The end of another week and month has global capital markets proceeding with caution this Friday, and especially so ahead of the German vote to approve the latest Greek "Band-Aid" solution. The proposed Greek debt buy-back operation should also be considered another candidate for market concern. Early next week, the euro-finance ministers propose to finalize Greek aid-affairs. The market expects further details of their debt buy-back operation to be published. This buy-back of government bonds is Greece’s latest attempt in cutting their debt burden. Their government is expected to pay between 30 to 35 cents on the EUR for their own issued product. No matter what, investors should expect the uncertainty around the percentage take-up of the reverse operation coupled with prospect of holdouts to complicate proceedings and eventually cause more euro-market tension.
The German lower house is expected to approve the Greek bailout agreed earlier this week. The market should consider this vote as one of many upcoming litmus tests of Chancellors Merkel’s authority ahead of German federal elections next year. Investors will want to note the number of coalition lawmakers that vote against the cost of the eurozone debt crisis and write down of Greek debt. For the next 10-months the German election will be sure to dominate eurozone news, similar to what the market experiences in North America, but unfortunately not with same drama intensity.
There are a plethora of economic indicators to digest. Obviously some are more important than others, while others only create more noise. The eurocoin is one of the earliest measures of growth in the currency area and should be given its due respect. Data this morning released by the CEPR (Center for Economic Policy Research) and the Bank of Italy really showed nothing new. They confirmed that the eurozone economy shrank again this month, although the pace of contraction has steadied. The eurocoin indicator was unchanged at -0.29%. This indicator estimates the quarter-over-quarter growth in GDP, excluding the most erratic of components like seasonal’s and short run activities. The measure is consistent with most other regional surveys of business activities.

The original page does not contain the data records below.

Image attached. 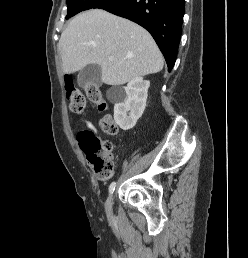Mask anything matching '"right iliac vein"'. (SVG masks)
<instances>
[{
	"label": "right iliac vein",
	"mask_w": 248,
	"mask_h": 258,
	"mask_svg": "<svg viewBox=\"0 0 248 258\" xmlns=\"http://www.w3.org/2000/svg\"><path fill=\"white\" fill-rule=\"evenodd\" d=\"M114 195L113 193L110 195V197L107 200V209H110L112 202H113Z\"/></svg>",
	"instance_id": "1"
}]
</instances>
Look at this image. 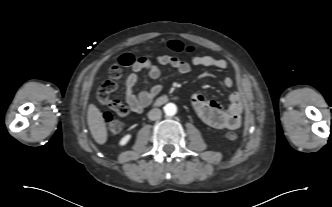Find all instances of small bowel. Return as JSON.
<instances>
[{
    "instance_id": "obj_1",
    "label": "small bowel",
    "mask_w": 332,
    "mask_h": 207,
    "mask_svg": "<svg viewBox=\"0 0 332 207\" xmlns=\"http://www.w3.org/2000/svg\"><path fill=\"white\" fill-rule=\"evenodd\" d=\"M157 62L161 65L172 67L181 74H188L193 65L215 67L221 70H225L229 66L226 60L217 59L209 55L195 56L190 61H184L170 55H159L157 56ZM141 71H145L151 79H158L161 75V70L157 65L146 58H138L132 66V72L126 79L125 97L127 106L125 105L124 113L118 115L123 116L129 112L135 114L141 113L161 92V85L154 84L149 89L135 94L138 73ZM224 84L227 87H231L234 84V80L231 77H226ZM193 104L202 122L210 127L233 130L241 126L243 101L242 95L239 92L231 94L230 105L227 109H223L216 102L206 100L200 92L193 95Z\"/></svg>"
}]
</instances>
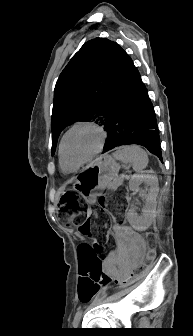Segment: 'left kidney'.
I'll return each mask as SVG.
<instances>
[{
	"label": "left kidney",
	"mask_w": 193,
	"mask_h": 336,
	"mask_svg": "<svg viewBox=\"0 0 193 336\" xmlns=\"http://www.w3.org/2000/svg\"><path fill=\"white\" fill-rule=\"evenodd\" d=\"M146 183L150 186L148 194L142 192L145 197V207L143 209V216L139 217L135 212L133 205H131L126 217L129 223L139 231L146 230L153 222L156 212V198L159 192L158 178L152 170L144 171L139 174H134L129 181V188L132 191L138 192L139 186Z\"/></svg>",
	"instance_id": "5707ae66"
}]
</instances>
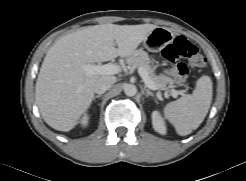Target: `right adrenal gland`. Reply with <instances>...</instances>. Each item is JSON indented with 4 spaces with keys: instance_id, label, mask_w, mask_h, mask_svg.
<instances>
[{
    "instance_id": "1",
    "label": "right adrenal gland",
    "mask_w": 246,
    "mask_h": 181,
    "mask_svg": "<svg viewBox=\"0 0 246 181\" xmlns=\"http://www.w3.org/2000/svg\"><path fill=\"white\" fill-rule=\"evenodd\" d=\"M100 97H102V95H101V94L96 95V96H94V97H93V100L95 101V99L100 98Z\"/></svg>"
}]
</instances>
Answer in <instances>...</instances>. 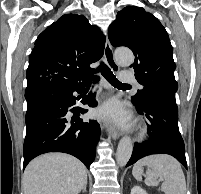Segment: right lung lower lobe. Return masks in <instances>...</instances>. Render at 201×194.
I'll return each mask as SVG.
<instances>
[{
	"label": "right lung lower lobe",
	"mask_w": 201,
	"mask_h": 194,
	"mask_svg": "<svg viewBox=\"0 0 201 194\" xmlns=\"http://www.w3.org/2000/svg\"><path fill=\"white\" fill-rule=\"evenodd\" d=\"M99 78H95L97 82ZM86 82L75 87L36 86L25 90L27 100L26 137L24 141V167L36 156L48 152H63L80 159L87 168L95 158L99 141L97 121H84L80 114L86 109L69 107L76 104L73 92L81 93ZM83 104L95 107V94L90 93Z\"/></svg>",
	"instance_id": "right-lung-lower-lobe-1"
}]
</instances>
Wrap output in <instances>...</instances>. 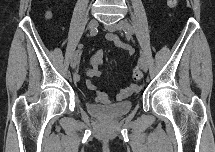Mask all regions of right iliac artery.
<instances>
[{"label":"right iliac artery","instance_id":"obj_1","mask_svg":"<svg viewBox=\"0 0 215 152\" xmlns=\"http://www.w3.org/2000/svg\"><path fill=\"white\" fill-rule=\"evenodd\" d=\"M98 33L97 29H94L90 32V36H95ZM83 47L82 44H79L78 48L81 49ZM79 51V50H78Z\"/></svg>","mask_w":215,"mask_h":152}]
</instances>
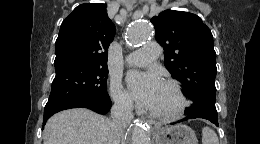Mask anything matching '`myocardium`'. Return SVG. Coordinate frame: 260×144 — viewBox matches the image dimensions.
I'll return each mask as SVG.
<instances>
[{
    "label": "myocardium",
    "mask_w": 260,
    "mask_h": 144,
    "mask_svg": "<svg viewBox=\"0 0 260 144\" xmlns=\"http://www.w3.org/2000/svg\"><path fill=\"white\" fill-rule=\"evenodd\" d=\"M163 84H165L166 86H168L173 93L176 96L177 99V106L175 109L171 110V111H155L150 109L149 112L152 116L162 119V120H175L180 118L188 105L187 99L184 95V92L181 88V86L179 85L178 82L171 80V79H166L162 81Z\"/></svg>",
    "instance_id": "myocardium-1"
}]
</instances>
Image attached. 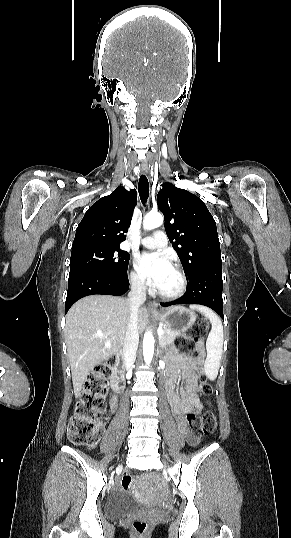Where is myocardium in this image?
Wrapping results in <instances>:
<instances>
[{"mask_svg":"<svg viewBox=\"0 0 291 538\" xmlns=\"http://www.w3.org/2000/svg\"><path fill=\"white\" fill-rule=\"evenodd\" d=\"M172 269L177 273L180 279L179 287L175 291H172V292H165L160 289H157V294L160 297L164 299H169V300L180 298L181 296L184 295V293L186 292L188 288V279L184 271L177 265L172 266Z\"/></svg>","mask_w":291,"mask_h":538,"instance_id":"f54148a6","label":"myocardium"}]
</instances>
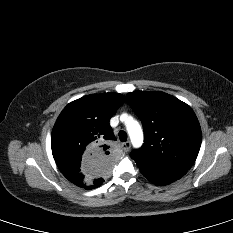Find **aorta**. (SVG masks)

It’s no real surprise to see the eurozone jobless rate rise to new record highs in October. The region's tougher austerity measures coupled with a deepening fiscal crisis are only worsening eurozone’s economic woes and by default employment is affected. The 17-member eurozone now has +11.7% unemployment, a tick higher than the Septembers print. This trend is expected to keep an upward trajectory well into next year, and maybe even beyond before any stabilization is noticeable. The OECD earlier this week projected that the euro economy should expect to contract -0.4% and -0.1% this and next year. Member states economies have shrunk for two successive quarters and forcing companies to tighten their belts even further. With unemployment being a lagging indicator, the numbers can only be expected to get worse.
North America will be focusing on Canada’s 3Q GDP results later this morning. Many anticipate growth to decelerate from +1.9% to +0.9%, q/q, and mark the slowest rate of expansion in 12-months. This may be significant enough to see the BoC undertake a dovish turn in rhetoric heading into the New Year. But, will the loonie follow? Improving U.S. data could end up helping rather than hindering the CAD movement. South of Canadian border, the U.S. has to contend with personal income and spending data releases. A slow down in the results are expected. Finally, this week can be closed out with regional manufacturing surveys. Investors anticipate a small rebound.
The EUR still has the green light to pass “go” or in other words, continue its next leg higher. The overall scope is for the bulls to see a print north of 1.31. Neither metrics nor fundamentals are being used as an excuse to impede the current single units momentum. Many short-term EUR longs have met their objectives intraday, however, so far there has been limited opportunity to establish new long positions. Investor bias remains building for gains towards the upper 1.30 echelons over the coming sessions. The 10 and 30-DMA point north, again adding further support to the upside potential. Expect the plethora of investors to be looking to buy the EUR on dips and this despite the pullbacks of late being rather limiting.